— TASK BRIEF —
Wherever a line of the records contains "trên", copy that line.

— AVAILABLE RECORDS —

------------

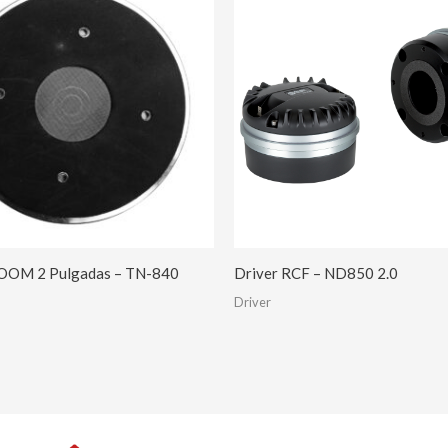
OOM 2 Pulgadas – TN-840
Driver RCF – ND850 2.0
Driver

------------

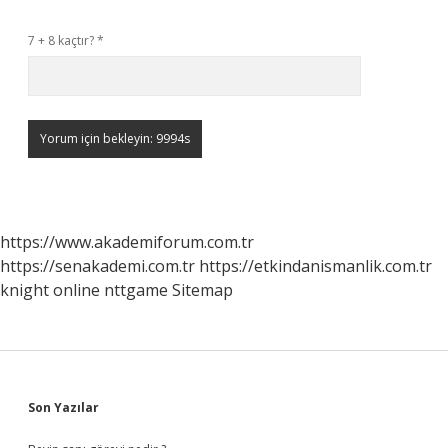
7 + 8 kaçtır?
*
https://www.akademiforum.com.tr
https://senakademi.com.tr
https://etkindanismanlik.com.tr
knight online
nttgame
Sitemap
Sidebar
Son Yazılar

------------

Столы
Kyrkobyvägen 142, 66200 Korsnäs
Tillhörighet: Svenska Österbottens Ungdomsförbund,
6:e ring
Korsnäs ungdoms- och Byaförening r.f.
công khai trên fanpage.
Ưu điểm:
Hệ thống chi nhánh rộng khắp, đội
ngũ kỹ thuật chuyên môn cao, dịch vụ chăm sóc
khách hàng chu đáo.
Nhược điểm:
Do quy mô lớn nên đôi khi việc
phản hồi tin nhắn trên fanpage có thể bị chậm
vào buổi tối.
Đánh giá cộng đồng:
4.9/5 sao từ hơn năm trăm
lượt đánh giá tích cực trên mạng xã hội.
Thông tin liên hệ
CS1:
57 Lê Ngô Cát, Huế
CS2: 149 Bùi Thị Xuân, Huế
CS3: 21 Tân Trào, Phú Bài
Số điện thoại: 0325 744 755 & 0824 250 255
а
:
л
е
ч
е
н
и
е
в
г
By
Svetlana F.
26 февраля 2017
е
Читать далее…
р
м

------------

— ANSWER —
công khai trên fanpage.
phản hồi tin nhắn trên fanpage có thể bị chậm
lượt đánh giá tích cực trên mạng xã hội.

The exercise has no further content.